Partijen hebben, ieder in het hoger beroep van de andere partij, een verweerschrift ingediend. Het verweerschrift namens betrokkene is overgelegd door mr. W.F.C. van Megen, advocaat te Utrecht.
Het Uwv heeft de gronden van zijn hoger beroep op 27 juni 2008 verder aangevuld en daarbij overgelegd een beslissing op bezwaar van 18 juni 2008 en het daaraan ten grondslag gelegde arbeidskundig rapport van 4 juni 2008.
Het onderzoek ter zitting heeft plaatsgevonden op 20 maart 2009.
Betrokkene is – met kennisgeving – niet verschenen. Het Uwv heeft zich laten vertegenwoordigen door E. van Onzen.
II. OVERWEGINGEN
1. Betrokkene was werkzaam als beroepschauffeur toen hij zich op 7 april 2003 arbeidsongeschikt meldde. In aansluiting op het doorlopen van de wettelijke wachttijd kende het Uwv aan betrokkene met ingang van 6 april 2004 een uitkering op grond van de Wet op de arbeidsongeschiktheidsverzekering (WAO) toe, welke werd berekend naar een mate van arbeidsongeschiktheid van 45 tot 55%.
2. Het Uwv heeft bij besluit van 17 augustus 2005 de WAO-uitkering van betrokkene met ingang van 18 oktober 2005 herzien naar een mate van arbeidsongeschiktheid van 15 tot 25%. Het door betrokkene tegen dit besluit gemaakte bezwaar heeft het Uwv op 7 februari 2006 ongegrond verklaard. Daarbij ging het Uwv blijkens de daaraan ten grondslag gelegde overwegingen uit van een op 38 uur per week gemaximeerde maatman volgens het schattingsbesluit, zoals dat met ingang van 1 oktober 2004 gold. Tegen het besluit van 7 februari 2006 heeft betrokkene geen beroep ingesteld.
3.1. Betrokkene heeft bij brief van 31 mei 2006 aan het Uwv om herziening verzocht van het besluit van 17 augustus 2005. In zijn verzoek heeft betrokkene gewezen op een uitspraak van de rechtbank Breda van 23 maart 2006 (USZ 2006,130), waarin deze rechtbank oordeelde dat de maximering van de maatman onverbindend was wegens strijd met de wet. Betrokkene verzocht de maatman op 55 uur per week te stellen.
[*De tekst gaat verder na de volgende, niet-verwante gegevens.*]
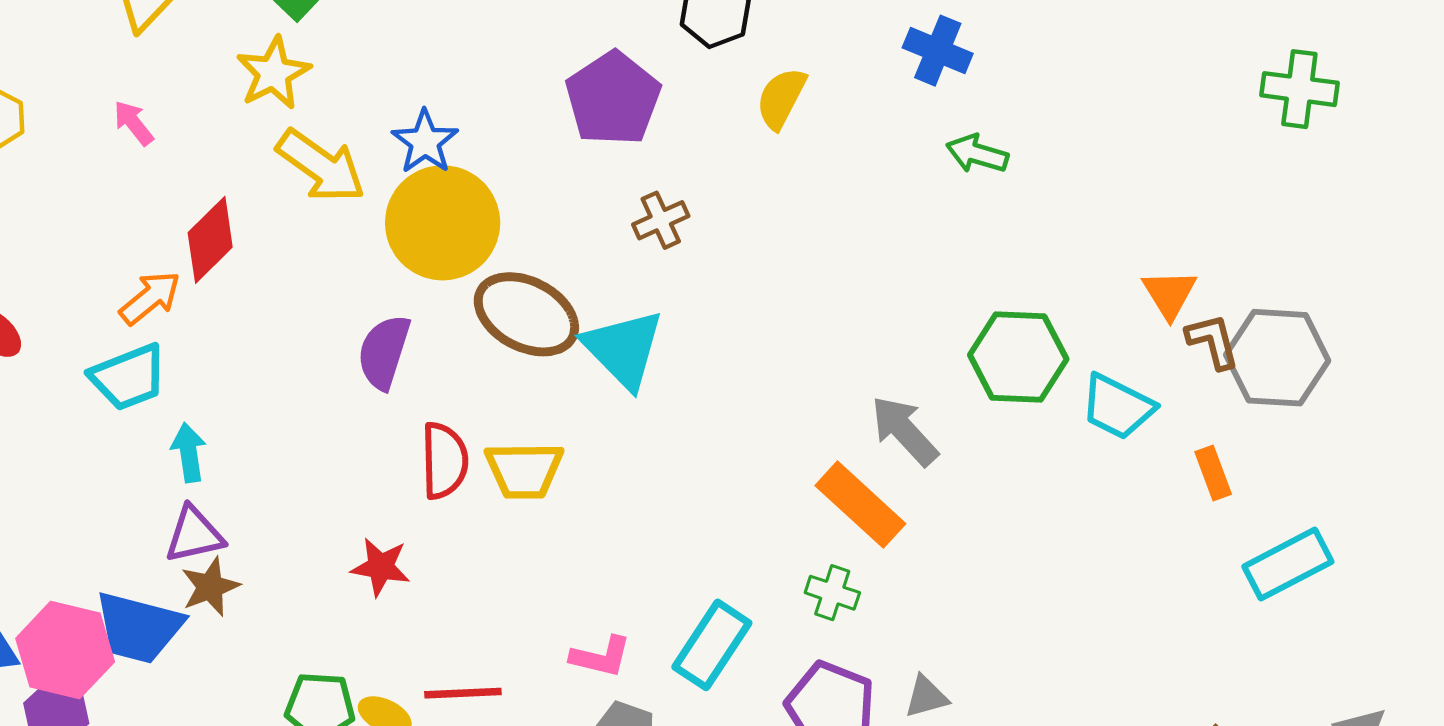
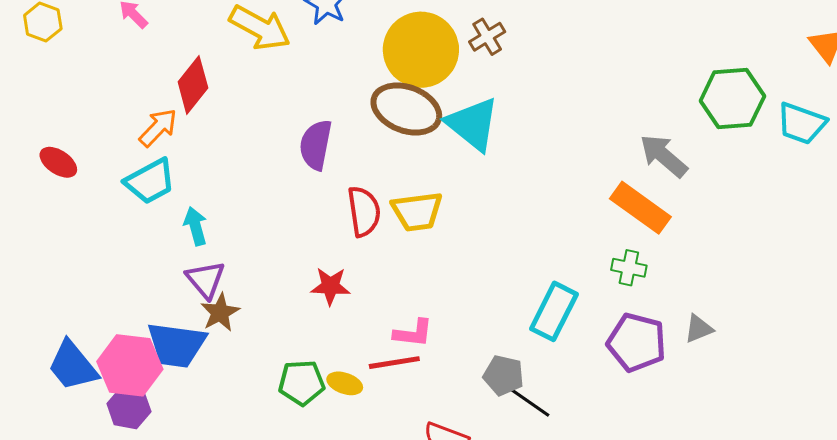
yellow circle: (443, 223) -> (421, 50), moved
purple triangle: (194, 535) -> (206, 280), turned -51
pink L-shape: (601, 657) -> (413, 333), moved

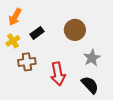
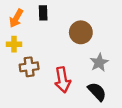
black rectangle: (37, 33) -> (43, 13), moved, turned -56
yellow cross: (13, 41) -> (14, 44), turned 32

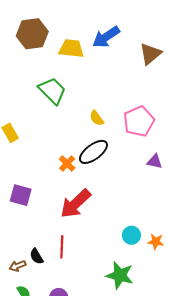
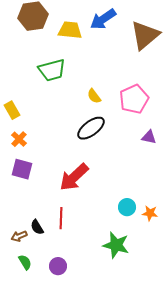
brown triangle: (150, 54) -> (145, 35), size x1.4
green trapezoid: (52, 91) -> (52, 70), turned 120
orange cross: (67, 164) -> (19, 139), moved

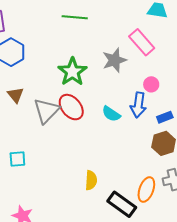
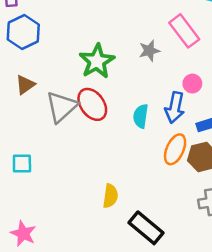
gray star: (114, 60) -> (149, 51), size x0.7
brown triangle: (16, 95) -> (25, 85), turned 30
cyan semicircle: (111, 114) -> (141, 116), turned 60
orange ellipse: (146, 190) -> (175, 149), moved

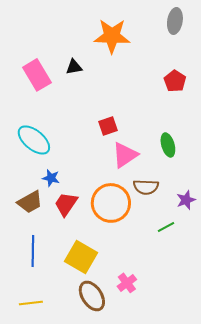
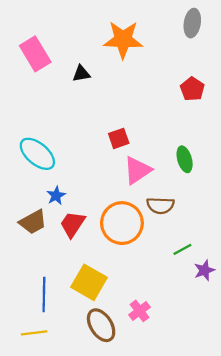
pink rectangle: (37, 75) -> (35, 54), moved
blue star: (51, 178) -> (56, 196), turned 30
purple star: (186, 200) -> (204, 270), moved
blue line: (33, 251) -> (44, 294), moved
3.2. Het Uwv heeft bij besluit van 22 juni 2006 geweigerd terug te komen van zijn besluit van 17 augustus 2005 omdat er geen nieuwe feiten of omstandigheden zijn die er toe leiden dat laatstgenoemd besluit onjuist zou zijn.
3.3. Het Uwv heeft het namens betrokkene tegen het besluit van 22 juni 2006 gemaakte bezwaar bij besluit van 15 augustus 2006 (hierna: besluit 1) ongegrond verklaard. Daarbij heeft het Uwv onder andere overwogen dat een na het onaantastbaar worden van een besluit gewezen uitspraak van een rechtbank, waartegen overigens door het Uwv hoger beroep is ingesteld, niet kan worden aangemerkt als een nieuw feit of een veranderde omstandigheid.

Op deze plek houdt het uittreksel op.